The problem | The answer is to be the data that follows, transcribed exactly, minus its pictures.

Data for this exercise |
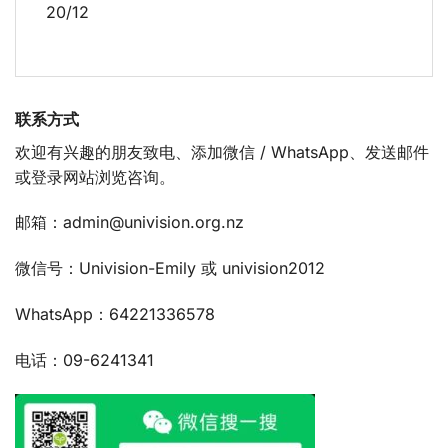
20/12
联系方式
欢迎有兴趣的朋友致电、添加微信 / WhatsApp、发送邮件
或登录网站浏览咨询。
邮箱：
admin@univision.org.nz
微信号：Univision-Emily 或 univision2012
WhatsApp：64221336578
电话：09-6241341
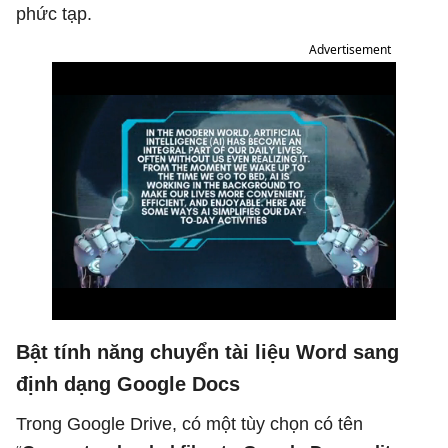
phức tạp.
Advertisement
Bật tính năng chuyển tài liệu Word sang
định dạng Google Docs
Trong Google Drive, có một tùy chọn có tên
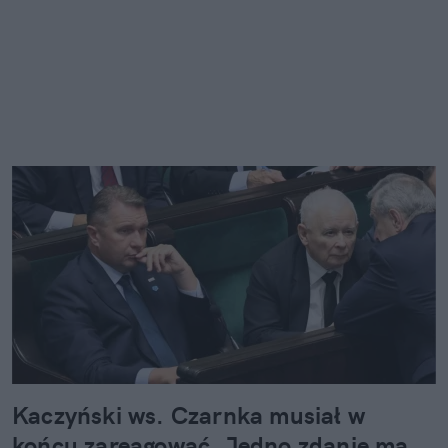
Kaczyński ws. Czarnka musiał w
końcu zareagować. Jedno zdanie ma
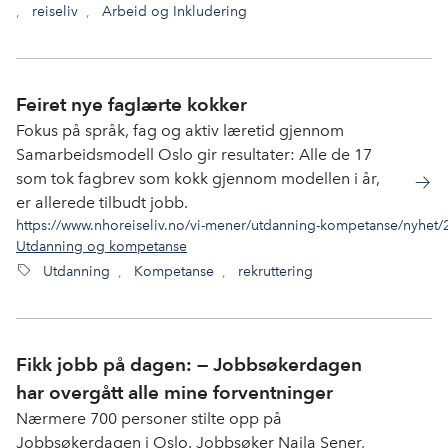
,
reiseliv
,
Arbeid og Inkludering
Feiret nye faglærte kokker
Fokus på språk, fag og aktiv læretid gjennom
Samarbeidsmodell Oslo gir resultater: Alle de 17
som tok fagbrev som kokk gjennom modellen i år,
er allerede tilbudt jobb.
https://www.nhoreiseliv.no/vi-mener/utdanning-kompetanse/nyhet/20
Utdanning og kompetanse
Utdanning
,
Kompetanse
,
rekruttering
Fikk jobb på dagen: — Jobbsøkerdagen
har overgått alle mine forventninger
Nærmere 700 personer stilte opp på
Jobbsøkerdagen i Oslo. Jobbsøker Naila Sener,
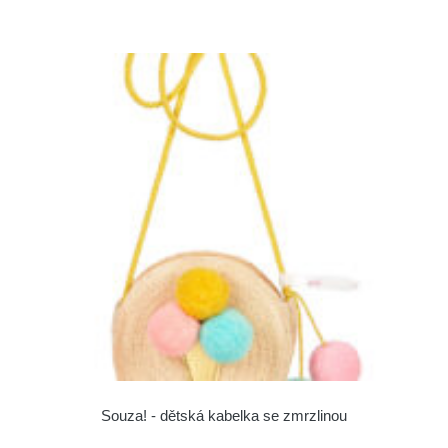
Souza! - dětská kabelka se zmrzlinou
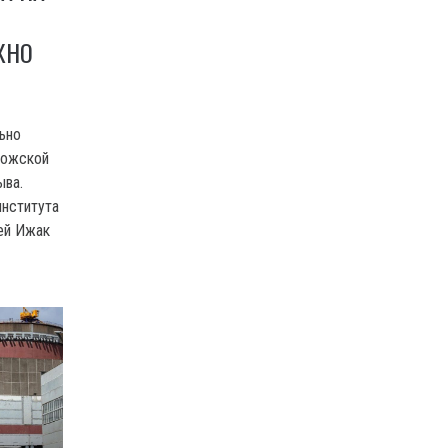
ЖНО
ьно
рожской
ыва.
нститута
ей Ижак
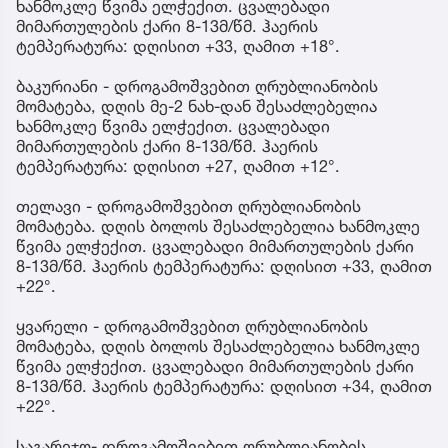
ხანმოკლე წვიმა ელჭექით. ცვალებადი
მიმართულების ქარი 8-13მ/წმ. ჰაერის
ტემპერატურა: დღისით +33, ღამით +18°.
ბაკურიანი - დროგამოშვებით ღრუბლიანობის
მომატება, დღის მე-2 ნახ-დან შესაძლებელია
ხანმოკლე წვიმა ელჭექით. ცვალებადი
მიმართულების ქარი 8-13მ/წმ. ჰაერის
ტემპერატურა: დღისით +27, ღამით +12°.
თელავი - დროგამოშვებით ღრუბლიანობის
მომატება. დღის ბოლოს შესაძლებელია ხანმოკლე
წვიმა ელჭექით. ცვალებადი მიმართულების ქარი
8-13მ/წმ. ჰაერის ტემპერატურა: დღისით +33, ღამით
+22°.
ყვარელი - დროგამოშვებით ღრუბლიანობის
მომატება, დღის ბოლოს შესაძლებელია ხანმოკლე
წვიმა ელჭექით. ცვალებადი მიმართულების ქარი
8-13მ/წმ. ჰაერის ტემპერატურა: დღისით +34, ღამით
+22°.
საგარეჯო- დროგამოშვებით ღრუბლიანობის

Response |
20/12
联系方式
欢迎有兴趣的朋友致电、添加微信 / WhatsApp、发送邮件
或登录网站浏览咨询。
邮箱：
admin@univision.org.nz
微信号：Univision-Emily 或 univision2012
WhatsApp：64221336578
电话：09-6241341
phức tạp.
Advertisement
Bật tính năng chuyển tài liệu Word sang
định dạng Google Docs
Trong Google Drive, có một tùy chọn có tên
Kaczyński ws. Czarnka musiał w
końcu zareagować. Jedno zdanie ma
,
reiseliv
,
Arbeid og Inkludering
Feiret nye faglærte kokker
Fokus på språk, fag og aktiv læretid gjennom
Samarbeidsmodell Oslo gir resultater: Alle de 17
som tok fagbrev som kokk gjennom modellen i år,
er allerede tilbudt jobb.
https://www.nhoreiseliv.no/vi-mener/utdanning-kompetanse/nyhet/20
Utdanning og kompetanse
Utdanning
,
Kompetanse
,
rekruttering
Fikk jobb på dagen: — Jobbsøkerdagen
har overgått alle mine forventninger
Nærmere 700 personer stilte opp på
Jobbsøkerdagen i Oslo. Jobbsøker Naila Sener,
Souza! - dětská kabelka se zmrzlinou
ЖНО
ьно
рожской
ыва.
нститута
ей Ижак
ხანმოკლე წვიმა ელჭექით. ცვალებადი
მიმართულების ქარი 8-13მ/წმ. ჰაერის
ტემპერატურა: დღისით +33, ღამით +18°.
ბაკურიანი - დროგამოშვებით ღრუბლიანობის
მომატება, დღის მე-2 ნახ-დან შესაძლებელია
ხანმოკლე წვიმა ელჭექით. ცვალებადი
მიმართულების ქარი 8-13მ/წმ. ჰაერის
ტემპერატურა: დღისით +27, ღამით +12°.
თელავი - დროგამოშვებით ღრუბლიანობის
მომატება. დღის ბოლოს შესაძლებელია ხანმოკლე
წვიმა ელჭექით. ცვალებადი მიმართულების ქარი
8-13მ/წმ. ჰაერის ტემპერატურა: დღისით +33, ღამით
+22°.
ყვარელი - დროგამოშვებით ღრუბლიანობის
მომატება, დღის ბოლოს შესაძლებელია ხანმოკლე
წვიმა ელჭექით. ცვალებადი მიმართულების ქარი
8-13მ/წმ. ჰაერის ტემპერატურა: დღისით +34, ღამით
+22°.
საგარეჯო- დროგამოშვებით ღრუბლიანობის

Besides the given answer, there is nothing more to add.